Album Review: The Stooges – Live At Goose Lake: August 8th 1970

Iggy Pop's legendary proto punks' raw power caught live 50 years ago on Live At Goose Lake

Album Review: The Stooges – Live At Goose Lake: August 8th 1970
Words:
Phil Alexander

The place of The Stooges in the history of punk rock is impossible to over-exaggerate. More than any other band, the Detroit-based four-piece of frontman Iggy Pop, guitar and drum playing brothers Ron and Scott Asheton and bass player Dave Alexander created the blueprint for post-Stones hard rock with the release of their seminal, self-titled debut in August 1969.

The following summer, in July 1970, they upped the ante by releasing their freewheeling second album, Fun House, a tight but experimental set that saw them – their line-up augmented by sax player Steve Mackay – incorporate the influence of free jazz into their hard-driving, ragged sound. Fun House remains an album by which all American rock albums are measured, its ferocity and scope failing to find an audience at the time but its influence evident on everyone from David Bowie through to Henry Rollins, Kurt Cobain and Jack White.

The latter’s label, Third Man, are responsible for releasing this mythical live set – issued bang on the 50th anniversary of the show itself – which was recorded a few weeks after the release of Fun House. It is the stuff of legend, Iggy inciting the 200,000 capacity crowd into riotous a frenzy at his hometown festival of Goose Lake, while the band deliver a ferocious run-through of the whole of their second album. Oh, and it ends with the plug being pulled on them due to their set overrunning…

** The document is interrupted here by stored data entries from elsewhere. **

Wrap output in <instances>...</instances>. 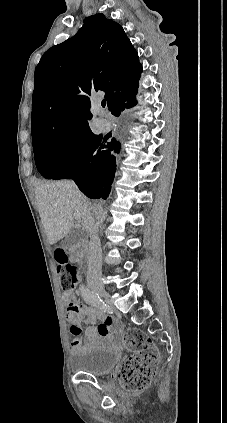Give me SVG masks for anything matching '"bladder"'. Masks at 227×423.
Instances as JSON below:
<instances>
[{
	"label": "bladder",
	"instance_id": "1",
	"mask_svg": "<svg viewBox=\"0 0 227 423\" xmlns=\"http://www.w3.org/2000/svg\"><path fill=\"white\" fill-rule=\"evenodd\" d=\"M119 361L120 355L117 350L88 349L72 358L71 369L78 373L100 377L111 374Z\"/></svg>",
	"mask_w": 227,
	"mask_h": 423
}]
</instances>
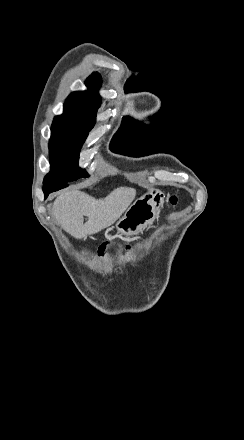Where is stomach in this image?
Here are the masks:
<instances>
[{
    "label": "stomach",
    "mask_w": 244,
    "mask_h": 440,
    "mask_svg": "<svg viewBox=\"0 0 244 440\" xmlns=\"http://www.w3.org/2000/svg\"><path fill=\"white\" fill-rule=\"evenodd\" d=\"M164 194L152 188L149 192H146L144 196L138 198L127 212H125L123 218L117 222L115 228L117 234L121 236H136L148 226H151L158 218V214L163 208Z\"/></svg>",
    "instance_id": "obj_1"
}]
</instances>
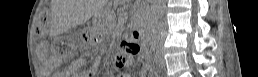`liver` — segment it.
Here are the masks:
<instances>
[{
	"label": "liver",
	"mask_w": 258,
	"mask_h": 77,
	"mask_svg": "<svg viewBox=\"0 0 258 77\" xmlns=\"http://www.w3.org/2000/svg\"><path fill=\"white\" fill-rule=\"evenodd\" d=\"M52 12L65 23L73 26L75 25L77 16L80 13V7L75 0H57L54 1Z\"/></svg>",
	"instance_id": "liver-1"
}]
</instances>
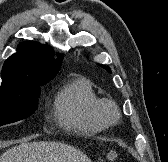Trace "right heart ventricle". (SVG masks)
I'll use <instances>...</instances> for the list:
<instances>
[{"label":"right heart ventricle","mask_w":168,"mask_h":162,"mask_svg":"<svg viewBox=\"0 0 168 162\" xmlns=\"http://www.w3.org/2000/svg\"><path fill=\"white\" fill-rule=\"evenodd\" d=\"M99 101L91 81L84 77H71L55 98L54 114L67 129L82 134L97 133L107 127L98 112Z\"/></svg>","instance_id":"right-heart-ventricle-1"}]
</instances>
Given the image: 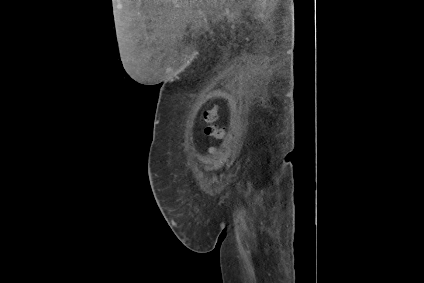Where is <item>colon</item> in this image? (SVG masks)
<instances>
[{
	"label": "colon",
	"mask_w": 424,
	"mask_h": 283,
	"mask_svg": "<svg viewBox=\"0 0 424 283\" xmlns=\"http://www.w3.org/2000/svg\"><path fill=\"white\" fill-rule=\"evenodd\" d=\"M218 118V109L217 107L211 106L210 108L206 109L203 113V121L205 122V133L209 137H211L214 141H221L223 140L225 136V129L223 127H220L216 121ZM215 150L214 146H210L208 148L209 153H213Z\"/></svg>",
	"instance_id": "1"
}]
</instances>
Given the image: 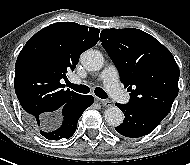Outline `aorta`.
Returning <instances> with one entry per match:
<instances>
[{
  "mask_svg": "<svg viewBox=\"0 0 190 165\" xmlns=\"http://www.w3.org/2000/svg\"><path fill=\"white\" fill-rule=\"evenodd\" d=\"M81 63L89 71H98L103 67L104 58L99 51L89 49L81 55ZM104 118L109 125L119 126L124 115L118 107L112 106L105 110Z\"/></svg>",
  "mask_w": 190,
  "mask_h": 165,
  "instance_id": "762f6f07",
  "label": "aorta"
}]
</instances>
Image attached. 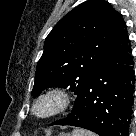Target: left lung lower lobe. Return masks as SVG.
I'll list each match as a JSON object with an SVG mask.
<instances>
[{
  "label": "left lung lower lobe",
  "instance_id": "0a47b994",
  "mask_svg": "<svg viewBox=\"0 0 136 136\" xmlns=\"http://www.w3.org/2000/svg\"><path fill=\"white\" fill-rule=\"evenodd\" d=\"M124 23L100 66L83 85L72 112L52 125H71L100 136H128L134 79Z\"/></svg>",
  "mask_w": 136,
  "mask_h": 136
}]
</instances>
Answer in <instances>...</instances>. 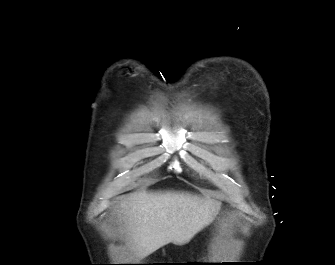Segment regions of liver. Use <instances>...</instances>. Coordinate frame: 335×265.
Returning a JSON list of instances; mask_svg holds the SVG:
<instances>
[{"label":"liver","mask_w":335,"mask_h":265,"mask_svg":"<svg viewBox=\"0 0 335 265\" xmlns=\"http://www.w3.org/2000/svg\"><path fill=\"white\" fill-rule=\"evenodd\" d=\"M129 241L144 258L173 243L182 245L210 224L219 203L189 192H138L122 203Z\"/></svg>","instance_id":"obj_1"}]
</instances>
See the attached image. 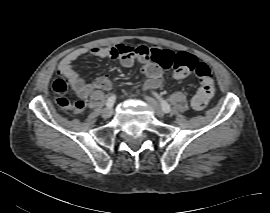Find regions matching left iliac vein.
Listing matches in <instances>:
<instances>
[{
  "instance_id": "1",
  "label": "left iliac vein",
  "mask_w": 270,
  "mask_h": 213,
  "mask_svg": "<svg viewBox=\"0 0 270 213\" xmlns=\"http://www.w3.org/2000/svg\"><path fill=\"white\" fill-rule=\"evenodd\" d=\"M145 99L153 107L156 115L158 117H160V118H163L164 117V111L162 110L160 104L154 98H151V97H147L146 96Z\"/></svg>"
}]
</instances>
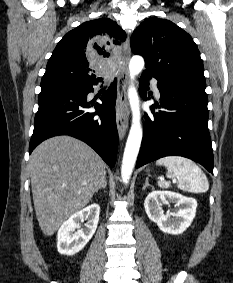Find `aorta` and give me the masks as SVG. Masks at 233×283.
<instances>
[{"label":"aorta","instance_id":"aorta-1","mask_svg":"<svg viewBox=\"0 0 233 283\" xmlns=\"http://www.w3.org/2000/svg\"><path fill=\"white\" fill-rule=\"evenodd\" d=\"M143 67L144 59L141 56L135 55L131 58L129 63L131 85L128 89V99L132 111V124L127 138L121 166V177L125 184L128 183L133 172L142 141L139 96L136 88L134 87L133 81L142 71Z\"/></svg>","mask_w":233,"mask_h":283}]
</instances>
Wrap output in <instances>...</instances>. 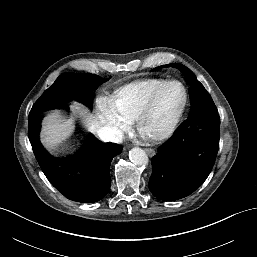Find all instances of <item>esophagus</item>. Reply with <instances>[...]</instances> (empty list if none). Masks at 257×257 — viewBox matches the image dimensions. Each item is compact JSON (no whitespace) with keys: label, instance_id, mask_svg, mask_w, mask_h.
Listing matches in <instances>:
<instances>
[{"label":"esophagus","instance_id":"34e87169","mask_svg":"<svg viewBox=\"0 0 257 257\" xmlns=\"http://www.w3.org/2000/svg\"><path fill=\"white\" fill-rule=\"evenodd\" d=\"M144 150L148 154V156H150V157L155 155V151L151 148H145Z\"/></svg>","mask_w":257,"mask_h":257}]
</instances>
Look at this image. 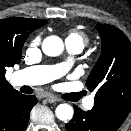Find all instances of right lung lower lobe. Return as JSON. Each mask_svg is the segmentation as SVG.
<instances>
[{
    "mask_svg": "<svg viewBox=\"0 0 131 131\" xmlns=\"http://www.w3.org/2000/svg\"><path fill=\"white\" fill-rule=\"evenodd\" d=\"M34 95L18 94L0 107V131H24L31 109L36 105Z\"/></svg>",
    "mask_w": 131,
    "mask_h": 131,
    "instance_id": "obj_1",
    "label": "right lung lower lobe"
}]
</instances>
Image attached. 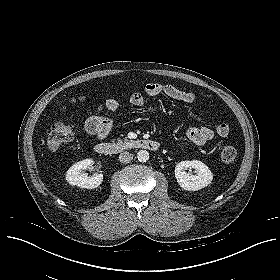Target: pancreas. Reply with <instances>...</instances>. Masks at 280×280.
<instances>
[{"label":"pancreas","mask_w":280,"mask_h":280,"mask_svg":"<svg viewBox=\"0 0 280 280\" xmlns=\"http://www.w3.org/2000/svg\"><path fill=\"white\" fill-rule=\"evenodd\" d=\"M119 144H129L131 141H129L128 139L124 138L123 140H121L120 138L117 139Z\"/></svg>","instance_id":"1"}]
</instances>
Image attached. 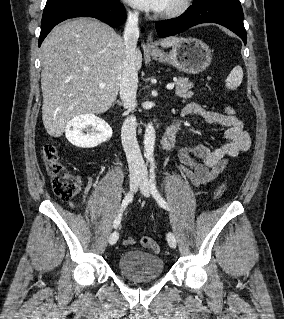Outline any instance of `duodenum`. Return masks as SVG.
<instances>
[{
	"mask_svg": "<svg viewBox=\"0 0 284 319\" xmlns=\"http://www.w3.org/2000/svg\"><path fill=\"white\" fill-rule=\"evenodd\" d=\"M177 134L178 131L175 125H172L169 128H167L161 137L162 147L164 149H170L175 143Z\"/></svg>",
	"mask_w": 284,
	"mask_h": 319,
	"instance_id": "1",
	"label": "duodenum"
}]
</instances>
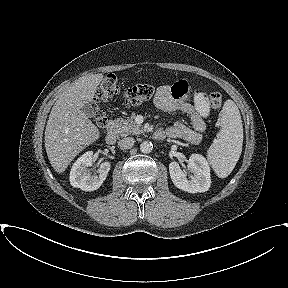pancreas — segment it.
<instances>
[{"instance_id":"pancreas-1","label":"pancreas","mask_w":288,"mask_h":288,"mask_svg":"<svg viewBox=\"0 0 288 288\" xmlns=\"http://www.w3.org/2000/svg\"><path fill=\"white\" fill-rule=\"evenodd\" d=\"M115 132L121 137L128 135H137L143 132L140 125L136 124L135 121L130 119L118 118L114 120Z\"/></svg>"}]
</instances>
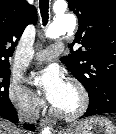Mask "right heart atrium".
<instances>
[{
	"mask_svg": "<svg viewBox=\"0 0 116 134\" xmlns=\"http://www.w3.org/2000/svg\"><path fill=\"white\" fill-rule=\"evenodd\" d=\"M7 97L10 103L22 113L36 114L40 108V101L17 82L9 83Z\"/></svg>",
	"mask_w": 116,
	"mask_h": 134,
	"instance_id": "right-heart-atrium-1",
	"label": "right heart atrium"
}]
</instances>
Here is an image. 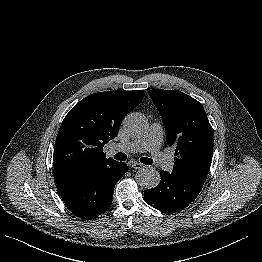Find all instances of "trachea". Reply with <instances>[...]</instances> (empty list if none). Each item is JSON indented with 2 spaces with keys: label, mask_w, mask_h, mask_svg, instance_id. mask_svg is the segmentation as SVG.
Returning a JSON list of instances; mask_svg holds the SVG:
<instances>
[{
  "label": "trachea",
  "mask_w": 262,
  "mask_h": 262,
  "mask_svg": "<svg viewBox=\"0 0 262 262\" xmlns=\"http://www.w3.org/2000/svg\"><path fill=\"white\" fill-rule=\"evenodd\" d=\"M114 158L117 159V160H120V161H125L127 159V155L122 153V152H119V153L115 154ZM140 161L143 164H146V165L153 164V160L151 158H147V157H141Z\"/></svg>",
  "instance_id": "obj_1"
}]
</instances>
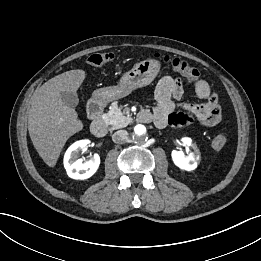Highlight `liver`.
<instances>
[{
	"label": "liver",
	"instance_id": "obj_1",
	"mask_svg": "<svg viewBox=\"0 0 261 261\" xmlns=\"http://www.w3.org/2000/svg\"><path fill=\"white\" fill-rule=\"evenodd\" d=\"M86 77L84 70H70L57 75L40 88L30 100L28 131L39 156L54 167L66 141L83 129L77 112L66 106L61 92H75Z\"/></svg>",
	"mask_w": 261,
	"mask_h": 261
}]
</instances>
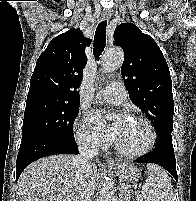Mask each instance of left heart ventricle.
<instances>
[{"instance_id":"left-heart-ventricle-1","label":"left heart ventricle","mask_w":196,"mask_h":201,"mask_svg":"<svg viewBox=\"0 0 196 201\" xmlns=\"http://www.w3.org/2000/svg\"><path fill=\"white\" fill-rule=\"evenodd\" d=\"M147 138L146 128L141 123L133 120L125 124L115 144L123 151L136 152L145 146Z\"/></svg>"}]
</instances>
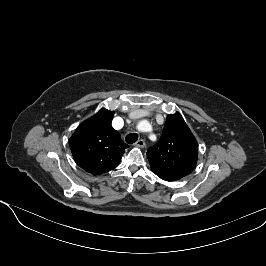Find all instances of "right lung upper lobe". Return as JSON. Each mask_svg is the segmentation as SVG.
I'll return each instance as SVG.
<instances>
[{"instance_id":"right-lung-upper-lobe-1","label":"right lung upper lobe","mask_w":266,"mask_h":266,"mask_svg":"<svg viewBox=\"0 0 266 266\" xmlns=\"http://www.w3.org/2000/svg\"><path fill=\"white\" fill-rule=\"evenodd\" d=\"M113 116L114 111L101 109L81 123L70 138L69 145L75 162L93 175L117 167L128 148L111 125Z\"/></svg>"}]
</instances>
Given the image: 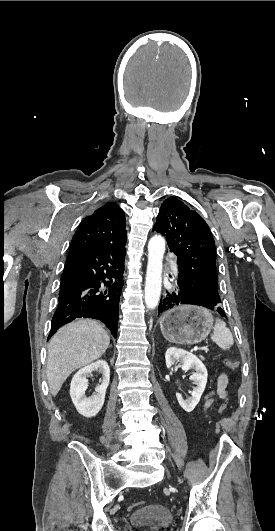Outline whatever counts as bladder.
I'll list each match as a JSON object with an SVG mask.
<instances>
[{
    "label": "bladder",
    "mask_w": 275,
    "mask_h": 531,
    "mask_svg": "<svg viewBox=\"0 0 275 531\" xmlns=\"http://www.w3.org/2000/svg\"><path fill=\"white\" fill-rule=\"evenodd\" d=\"M130 522L135 531H158V527L173 524L174 517L165 504L153 503L134 510Z\"/></svg>",
    "instance_id": "31cf9c89"
}]
</instances>
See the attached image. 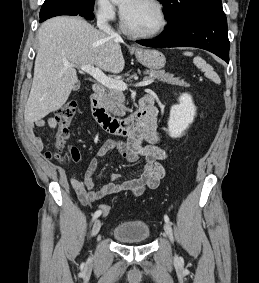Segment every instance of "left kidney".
<instances>
[{"label":"left kidney","mask_w":259,"mask_h":283,"mask_svg":"<svg viewBox=\"0 0 259 283\" xmlns=\"http://www.w3.org/2000/svg\"><path fill=\"white\" fill-rule=\"evenodd\" d=\"M196 107L191 95L184 93L179 97V104L170 109L168 132L171 138H180L194 121Z\"/></svg>","instance_id":"obj_1"}]
</instances>
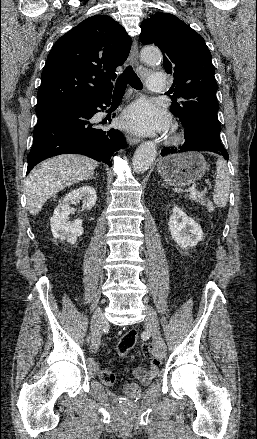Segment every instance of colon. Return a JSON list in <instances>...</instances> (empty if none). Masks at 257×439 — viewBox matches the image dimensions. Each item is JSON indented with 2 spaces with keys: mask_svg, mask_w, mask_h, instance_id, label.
<instances>
[{
  "mask_svg": "<svg viewBox=\"0 0 257 439\" xmlns=\"http://www.w3.org/2000/svg\"><path fill=\"white\" fill-rule=\"evenodd\" d=\"M138 340V332L136 329L127 330L119 339L117 344V352L120 357H125L136 345ZM143 354L151 359L153 365H158L159 360L155 356V349L152 344L147 343L142 347ZM93 371L98 375L99 379L107 385L113 384L115 376L108 370L99 369L96 364L91 365ZM124 389L127 392H136L138 390L137 384L133 382H127L124 385Z\"/></svg>",
  "mask_w": 257,
  "mask_h": 439,
  "instance_id": "colon-1",
  "label": "colon"
}]
</instances>
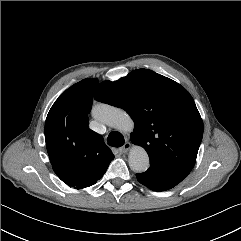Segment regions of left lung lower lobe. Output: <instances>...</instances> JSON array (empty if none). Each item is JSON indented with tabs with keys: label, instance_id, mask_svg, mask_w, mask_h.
<instances>
[{
	"label": "left lung lower lobe",
	"instance_id": "obj_1",
	"mask_svg": "<svg viewBox=\"0 0 241 241\" xmlns=\"http://www.w3.org/2000/svg\"><path fill=\"white\" fill-rule=\"evenodd\" d=\"M136 177L141 184L154 191L171 189L185 178L156 167H150L146 172L136 174Z\"/></svg>",
	"mask_w": 241,
	"mask_h": 241
}]
</instances>
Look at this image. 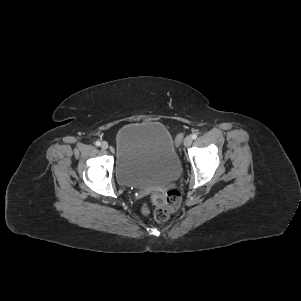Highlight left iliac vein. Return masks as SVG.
<instances>
[{"label": "left iliac vein", "instance_id": "left-iliac-vein-1", "mask_svg": "<svg viewBox=\"0 0 301 301\" xmlns=\"http://www.w3.org/2000/svg\"><path fill=\"white\" fill-rule=\"evenodd\" d=\"M193 138L189 135L184 139V146L189 147L192 144Z\"/></svg>", "mask_w": 301, "mask_h": 301}]
</instances>
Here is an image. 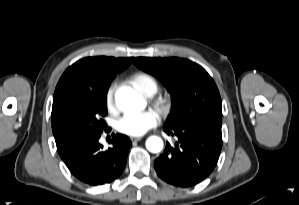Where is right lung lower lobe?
Wrapping results in <instances>:
<instances>
[{"label": "right lung lower lobe", "mask_w": 299, "mask_h": 205, "mask_svg": "<svg viewBox=\"0 0 299 205\" xmlns=\"http://www.w3.org/2000/svg\"><path fill=\"white\" fill-rule=\"evenodd\" d=\"M101 133L92 134L75 141L59 152L70 172L88 185H103L117 179L127 160L131 145L125 135H113L112 147L102 150Z\"/></svg>", "instance_id": "obj_1"}]
</instances>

Rather than being based purely on the performance, the set’s legendary status lies in the inter-band dynamic, with Dave Alexander cast as the eternal outsider. The bassist was summarily fired immediately after this show for being loaded on stage, with Iggy claiming that he had failed to play a single note throughout the set.

This recording proves that to be untrue, Dave being audible on a number of tunes. That said, his playing is sloppy and, in places, his altered state means that he’s either in the wrong key or stops completely. His lack of focus is in stark contrast to the performance of the Asheton brothers who are in devastating form.

If Ron Asheton misses Iggy’s opening cue to “Take it!” as he launches into a glorious version of set opener Loose, his guitar roars throughout the six tracks that follow. His brother Scott, meanwhile, delivers an equally relentless performance from behind his kit. Iggy, meanwhile, sounds like a man possessed – a point he would later confess was down to the sheer frustration he felt at Alexander’s performance rather than purely to the amount of illicit substances he’d ingested prior to the show.

Despite the inconsistencies in the bass playing department, Live At Goose Lake, captures The Stooges in their prime. Recorded by audio engineer Jim Cassily, this quarter-inch soundboard tape was found languishing in his basement following his death and has been faithfully restored by GRAMMY-winning producer Vance Powell (known for his work with everyone from The White Stripes to Clutch via Sturgill Simpson). For Stooges devotees Jack White and Third Man co-founder Ben Swank, the album’s release has been something of a personal crusade, the pair negotiating their way around Iggy’s longstanding grudge against Alexander’s performance and the singer’s uncertainty over the set’s validity.

The press release accompanying this long lost recording describes Live At Goose Lake as being “the Rosetta Stone for fans of this seminal band.” For those of us that have spent years hovering up endless bootlegs featuring the first Stooges line-up in a bid to hear just how wild they really were, that much is true. But this is more than a revelatory, historical document. While it signals the beginning of the end of the original band, it also confirms that when rock’n’roll is at its best, it pushes forward into new territory and has the power to change how we think and how we feel. Live At Goose Lake is effectively a testament to sonic liberation. As Iggy himself proclaims on Down On The Street, for The Stooges there were “No Walls!”

Verdict: 4/5

For Fans Of: Sex Pistols, Queens Of The Stone Age, Amyl And The Sniffers

Live At Goose Lake: August 8th 1970 is out now via Third Man Records.